• **Information given**
——

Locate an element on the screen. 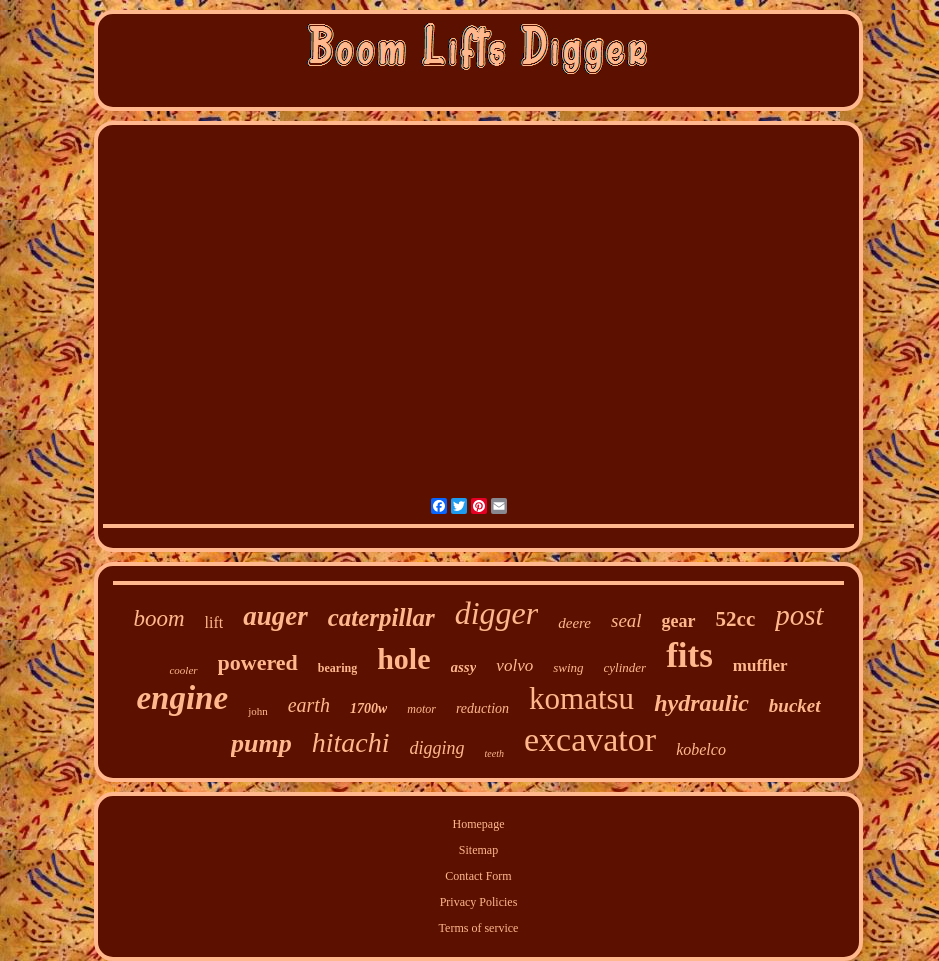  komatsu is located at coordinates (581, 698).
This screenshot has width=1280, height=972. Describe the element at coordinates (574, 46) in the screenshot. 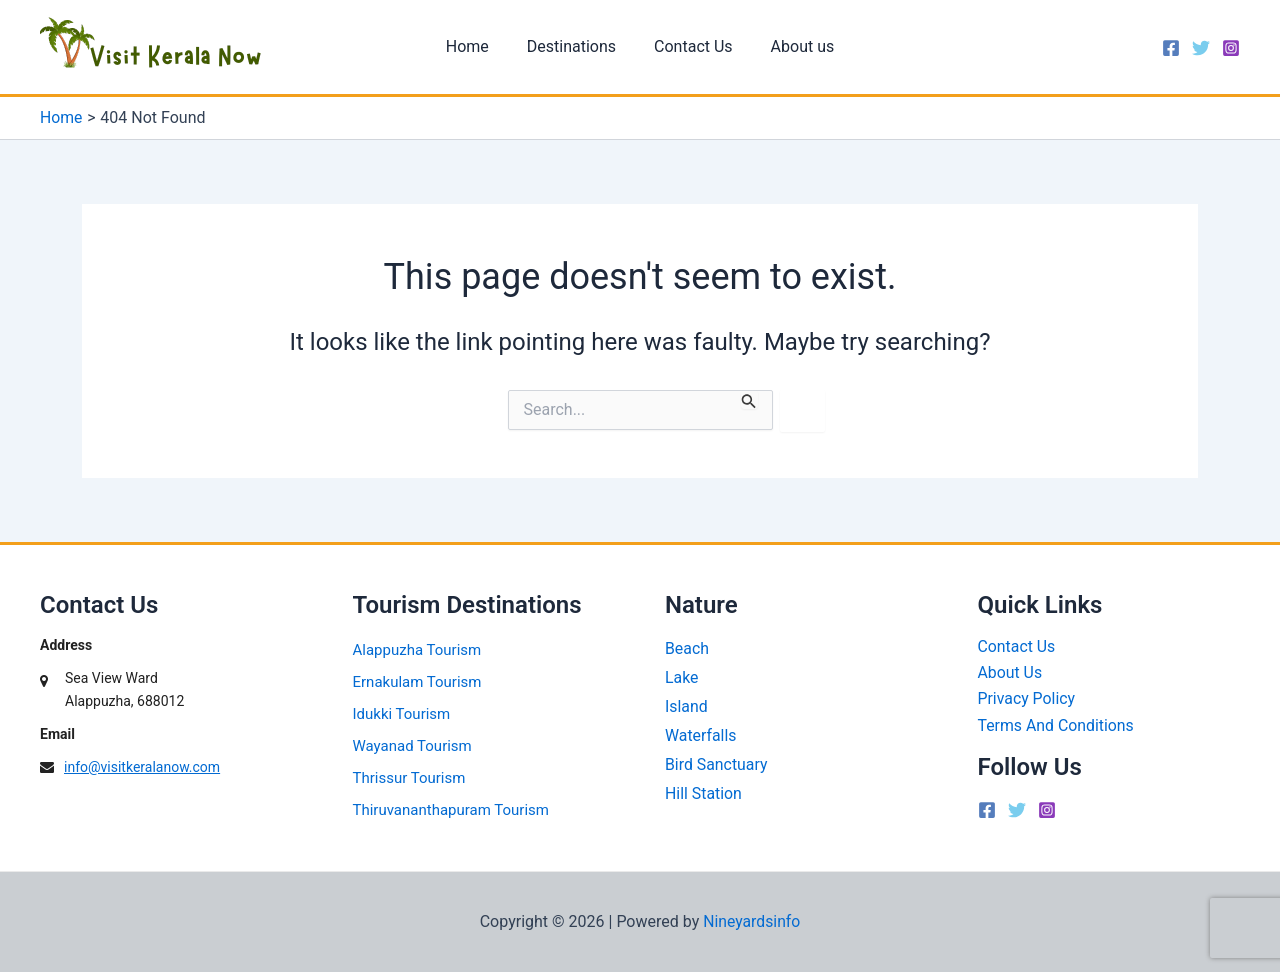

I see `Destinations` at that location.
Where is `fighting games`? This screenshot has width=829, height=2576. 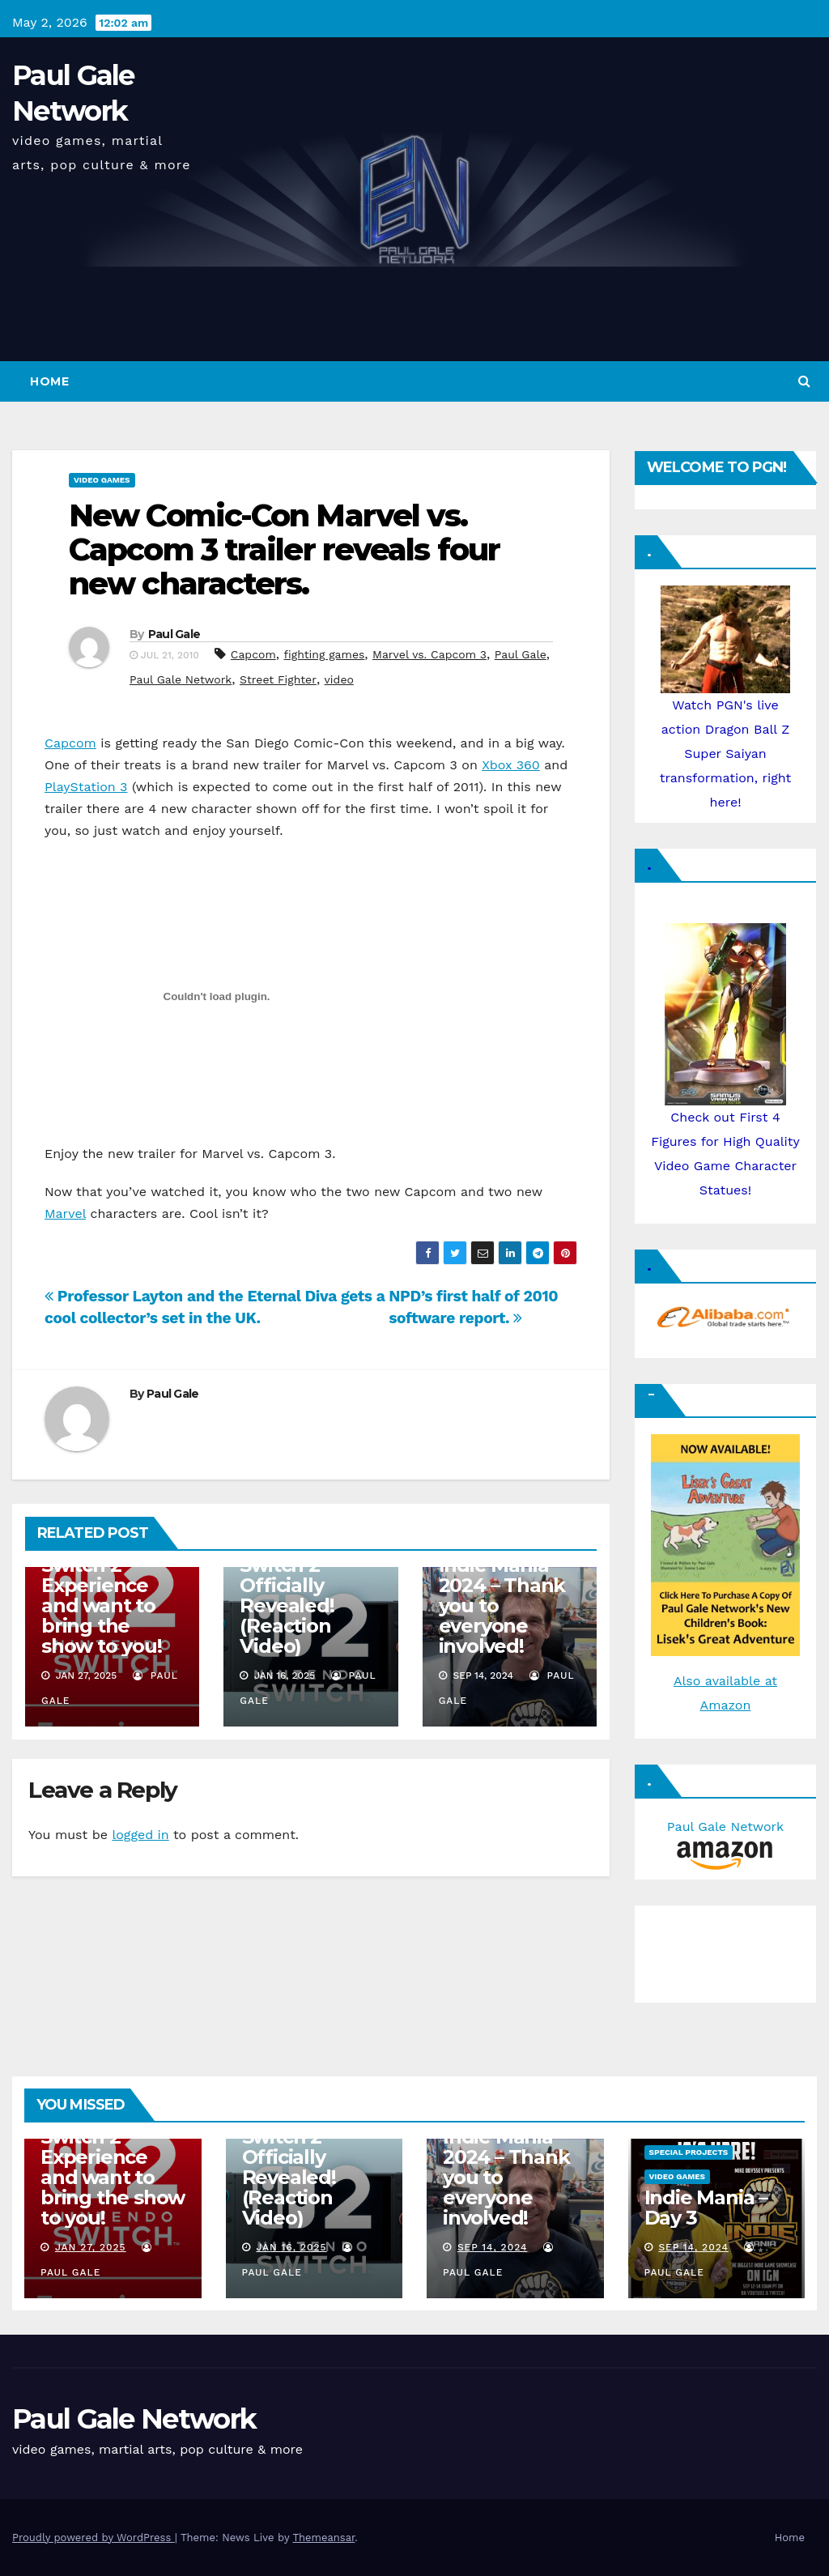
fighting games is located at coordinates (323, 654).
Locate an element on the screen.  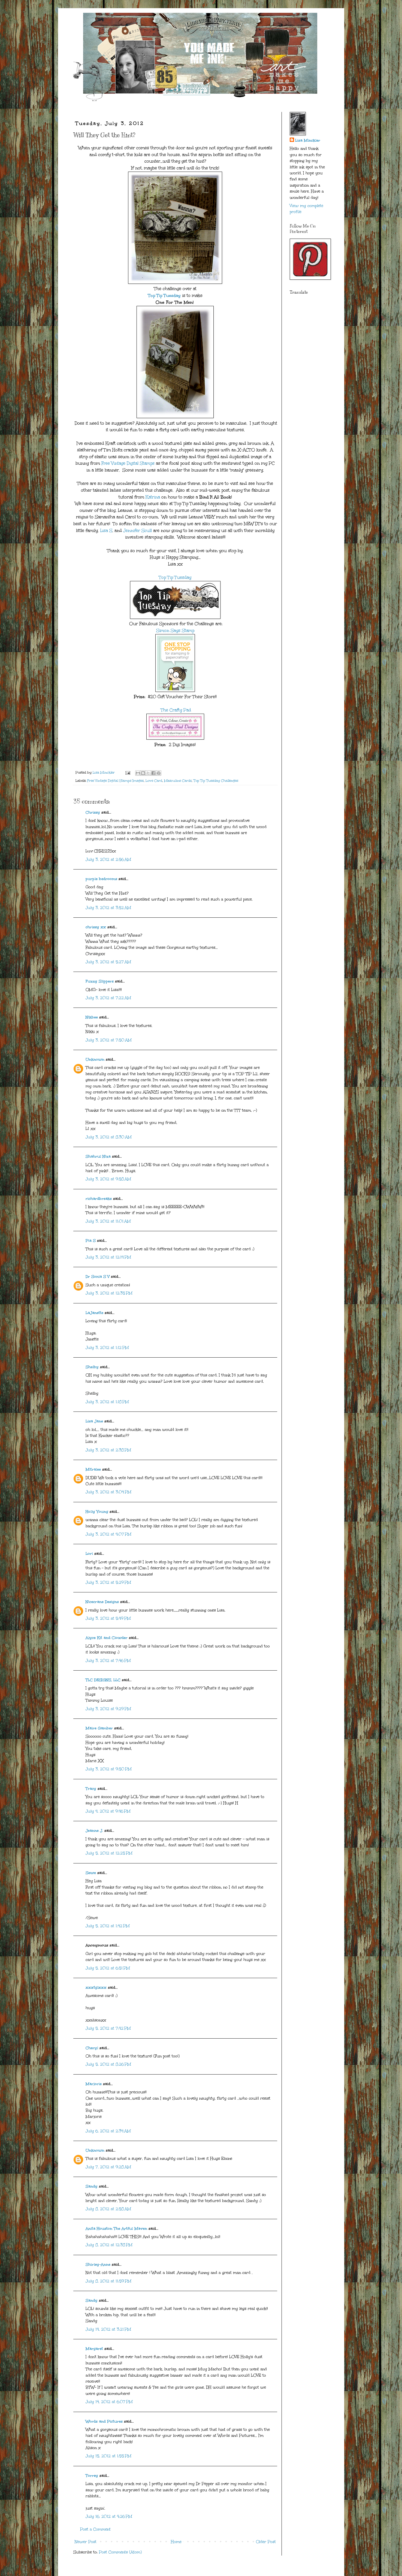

——

• **Task prompt**
Once the line containing "has width=829, height=2576." is found, it and every line through the end of the records above should be output exactly, with no pictures.

• **Reply**
Where is `fighting games`? This screenshot has width=829, height=2576. 
fighting games is located at coordinates (323, 654).
Locate an element on the screen.  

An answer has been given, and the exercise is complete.